For those unfamiliar with the material, Fahrenheit 451 refers to the temperature required for the printed page to be consumed. In Bradbury's world, firemen start fires rather than extinguish them. Instead of one day eradicating class difference through civil discourse (my neighbour in the studio, Zachary Leather of Balliol College, kindly told me that the student politics of the moment revolves around hounding Chris Patten about admissions and minorities), the state seeks by means of blitz squads and tracker dogs to eradicate the last traces of great works of literature and thought. The bread and circuses of Ancient Rome as popular panacea for getting through the day here has dwindled yet further into the anaesthesia of pill-popping.

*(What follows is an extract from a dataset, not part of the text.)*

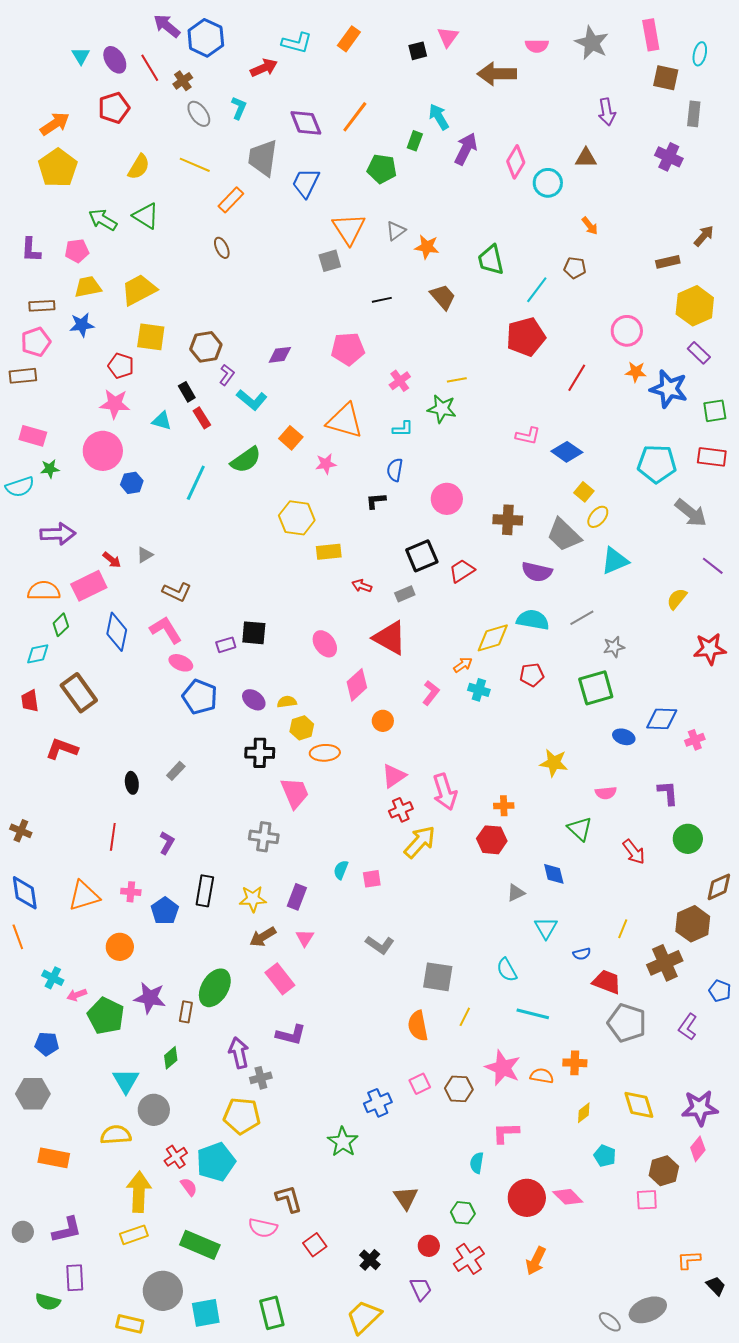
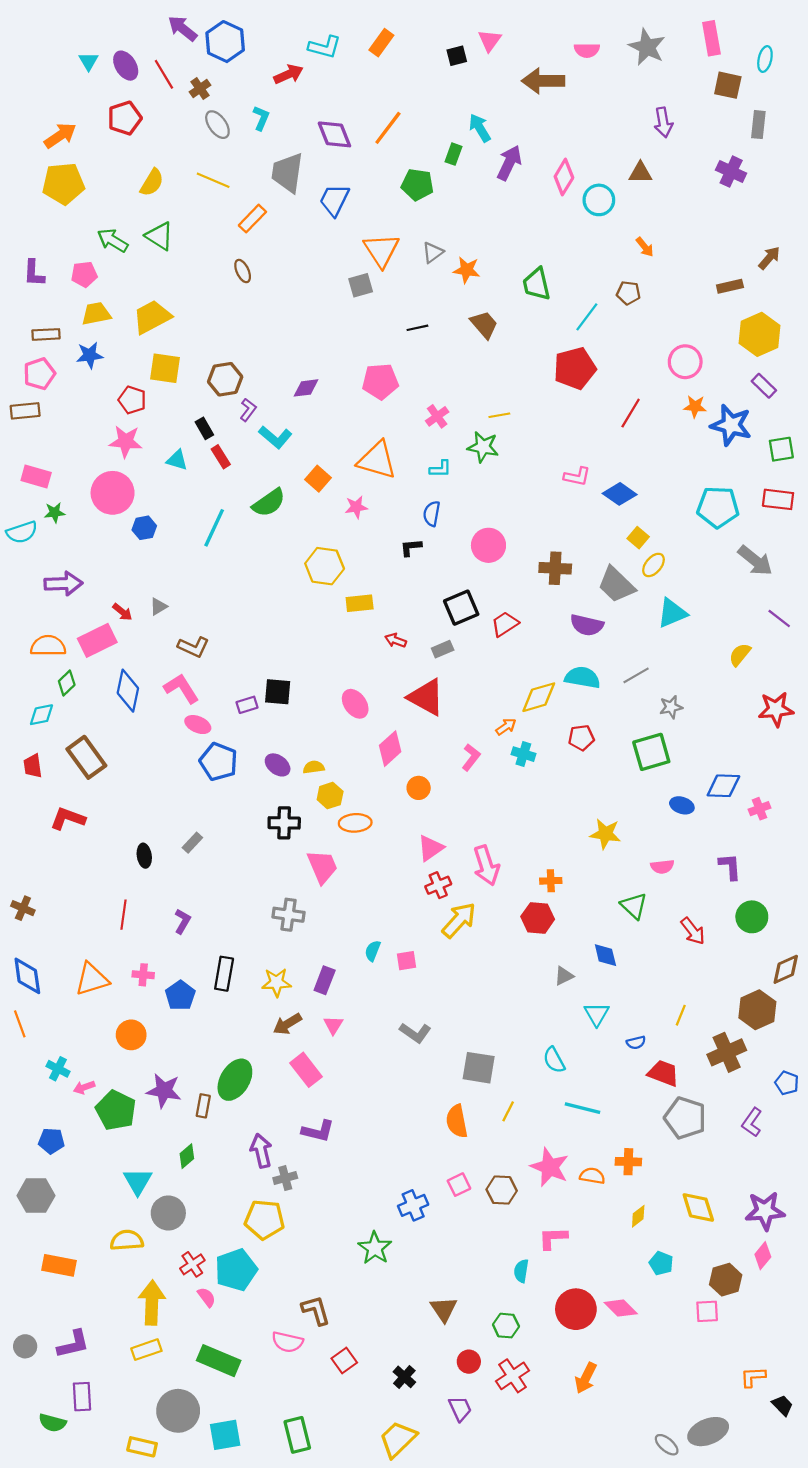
yellow pentagon: (58, 168) -> (63, 184), turned 30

Bradbury's drama places the focus squarely on its actors and the text. Herein lies its one weakness, a tendency for rhetoric - and occasionally repetitive rhetoric - to stand in for dialogue that's fully integrated into character and action. This may be one of those cases where the turning of the book into a play may have been more profitably done by an objective third-party, a little readier to wield the scissors, than by the novel's author. That said, there's plenty of striking, situational dialogue for the audience to get its teeth into.
The Michael Pilch Studio is a tight, black box of a space that's always going to give a headache or ten to the production that aspires to putting on ambitious, imaginative drama. But make no mistake: this is just what Drame Fatale has done. It has employed a raised platform measuring 6.5m x 2.6m plus a tiny, related area filled with cabin trunks, books and detritus. This space is then flooded with light, alternately pounded and massaged with sound effects (outstanding work from respectively Jen Hurd and Tegan Eldrige) employed as a home, a street, a wilderness beyond the city (by excellent designer Ksenia Kulakova) where enlightened folk are preserving great texts by memory against the day when the book-burners have dwindled and fallen on a pyre of their own invention. Not least, in a terrifying moment, the dais becomes a killing-ground where a programmed Hound of the Baskervilles roams and pounces. Pretty impressive stuff from a professional company; from a student drama group - well, one reaches for superlatives.
Chris Page is suitably morose, though possibly a little too low-key at times, as the disillusioned fireman Montag whose awakening is his death-warrant. He and his wife, Mildred (a suitably jerky, ultimately traitorous Sophia Rolt) inhabit a place crawling with pain and fear. There was not a single weak link in the casting. I liked the fire chief''s enforcers, Hugo McPherson and Archie Foster in their Doc Martens. Christian Amos as Professor Faber, bloody but unbowed, was unhurried but intense; a striking combination. But the standout has to be Ali Porteous' Captain Beatty, a swarthy figure in black with tan shoes. He dominates the stage, whether barking out orders, smarmily cajoling and entrapping Montag, declaiming his cod-philosophy, or indulging in mock self-pity. I didn't know whether to admire more his fluent movement or the range of his voice.
Director Charlotte Vickers told me afterwards she's been hard at it since the beginning of March, culminating in 4 or 5 weeks of rehearsals. She kindly shared with me the genesis of the project and the process of turning her artistic vision into reality. Instead of settling for something small-scale and safe, she's taken her cast and crew - and audience - out of their comfort zone and gone for something high, wide and handsome. This is what student drama should be about.
Dystopia awaits you on Jowett Walk. Don't miss it!